>>>>>
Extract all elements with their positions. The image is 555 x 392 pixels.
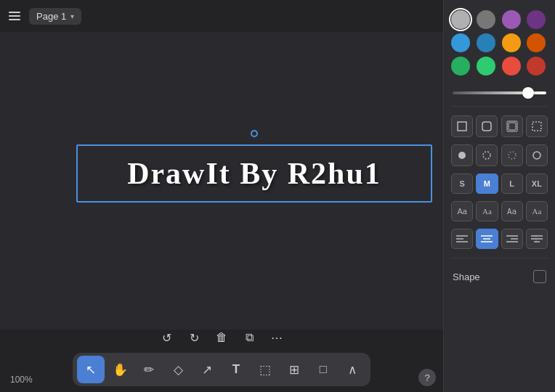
color-swatch-dark-purple[interactable]: [527, 10, 546, 29]
font-hand-btn[interactable]: Aa: [526, 201, 548, 221]
select-tool[interactable]: ↖: [77, 356, 105, 383]
canvas-text: DrawIt By R2hu1: [127, 156, 381, 191]
menu-button[interactable]: [9, 9, 23, 23]
size-group: S M L XL: [451, 173, 548, 194]
stroke-style-group: [451, 144, 548, 166]
text-tool[interactable]: T: [222, 356, 250, 383]
opacity-control: [451, 84, 548, 97]
color-swatch-red[interactable]: [502, 57, 521, 75]
chevron-down-icon: ▾: [70, 12, 74, 20]
align-justify-btn[interactable]: [526, 229, 548, 249]
svg-rect-0: [458, 122, 466, 131]
redo-button[interactable]: ↻: [182, 327, 206, 348]
opacity-slider[interactable]: [453, 91, 546, 94]
shape-tool[interactable]: □: [309, 356, 337, 383]
svg-point-5: [458, 152, 466, 159]
size-s-btn[interactable]: S: [451, 173, 473, 194]
color-swatch-purple[interactable]: [502, 10, 521, 29]
color-swatch-green[interactable]: [451, 57, 470, 75]
image-tool[interactable]: ⊞: [280, 356, 308, 383]
dotted-border-btn[interactable]: [526, 115, 548, 137]
color-swatch-dark-red[interactable]: [527, 57, 546, 75]
double-border-btn[interactable]: [501, 115, 523, 137]
color-swatch-dark-orange[interactable]: [527, 33, 546, 52]
rounded-border-btn[interactable]: [476, 115, 498, 137]
size-m-btn[interactable]: M: [476, 173, 498, 194]
pen-tool[interactable]: ✏: [135, 356, 163, 383]
full-circle-btn[interactable]: [451, 144, 473, 166]
more-actions-button[interactable]: ⋯: [264, 327, 289, 348]
font-normal-btn[interactable]: Aa: [451, 201, 473, 221]
divider-1: [451, 106, 548, 107]
divider-2: [451, 258, 548, 258]
toolbar-actions: ↺ ↻ 🗑 ⧉ ⋯: [154, 327, 289, 348]
svg-rect-3: [509, 123, 516, 130]
page-selector[interactable]: Page 1 ▾: [29, 8, 81, 25]
zoom-indicator: 100%: [10, 375, 33, 385]
bottom-toolbar: ↺ ↻ 🗑 ⧉ ⋯ ↖ ✋ ✏ ◇ ↗ T ⬚ ⊞ □ ∧ 100% ?: [0, 330, 443, 392]
edit-tool[interactable]: ⬚: [251, 356, 279, 383]
duplicate-button[interactable]: ⧉: [237, 327, 262, 348]
svg-point-8: [533, 152, 540, 159]
right-panel: S M L XL Aa Aa Aa Aa Shape: [443, 0, 555, 392]
color-palette: [451, 10, 548, 75]
delete-button[interactable]: 🗑: [209, 327, 234, 348]
toolbar-tools: ↖ ✋ ✏ ◇ ↗ T ⬚ ⊞ □ ∧: [73, 353, 370, 386]
rotation-handle[interactable]: [251, 130, 258, 137]
size-xl-btn[interactable]: XL: [526, 173, 548, 194]
color-swatch-mid-gray[interactable]: [477, 10, 495, 29]
align-right-btn[interactable]: [501, 229, 523, 249]
eraser-tool[interactable]: ◇: [164, 356, 192, 383]
canvas-area[interactable]: DrawIt By R2hu1: [0, 32, 443, 359]
color-swatch-blue[interactable]: [451, 33, 470, 52]
dashed-circle-btn[interactable]: [476, 144, 498, 166]
color-swatch-dark-blue[interactable]: [477, 33, 495, 52]
solid-border-btn[interactable]: [451, 115, 473, 137]
svg-point-7: [509, 152, 516, 159]
shape-checkbox[interactable]: [533, 270, 546, 283]
hand-tool[interactable]: ✋: [106, 356, 134, 383]
size-l-btn[interactable]: L: [501, 173, 523, 194]
font-style-group: Aa Aa Aa Aa: [451, 201, 548, 221]
dotted-circle-btn[interactable]: [501, 144, 523, 166]
svg-rect-1: [482, 122, 491, 131]
align-left-btn[interactable]: [451, 229, 473, 249]
border-style-group: [451, 115, 548, 137]
help-button[interactable]: ?: [418, 369, 436, 386]
svg-point-6: [483, 152, 490, 159]
arrow-tool[interactable]: ↗: [193, 356, 221, 383]
color-swatch-orange[interactable]: [502, 33, 521, 52]
font-serif-btn[interactable]: Aa: [476, 201, 498, 221]
text-element[interactable]: DrawIt By R2hu1: [76, 144, 432, 203]
color-swatch-light-gray[interactable]: [451, 10, 470, 29]
outline-circle-btn[interactable]: [526, 144, 548, 166]
header: Page 1 ▾: [0, 0, 443, 32]
font-mono-btn[interactable]: Aa: [501, 201, 523, 221]
page-name: Page 1: [36, 11, 66, 22]
selection-box: DrawIt By R2hu1: [76, 144, 432, 203]
shape-label: Shape: [453, 271, 480, 282]
svg-rect-4: [532, 122, 541, 131]
align-center-btn[interactable]: [476, 229, 498, 249]
alignment-group: [451, 229, 548, 249]
more-tools-button[interactable]: ∧: [339, 356, 366, 383]
undo-button[interactable]: ↺: [154, 327, 179, 348]
color-swatch-light-green[interactable]: [477, 57, 495, 75]
shape-row: Shape: [451, 267, 548, 286]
<<<<<
* Your instructions: Going through the listing above, count the lines in which the word "light" appears, and give only the number.

* Solved problem: 2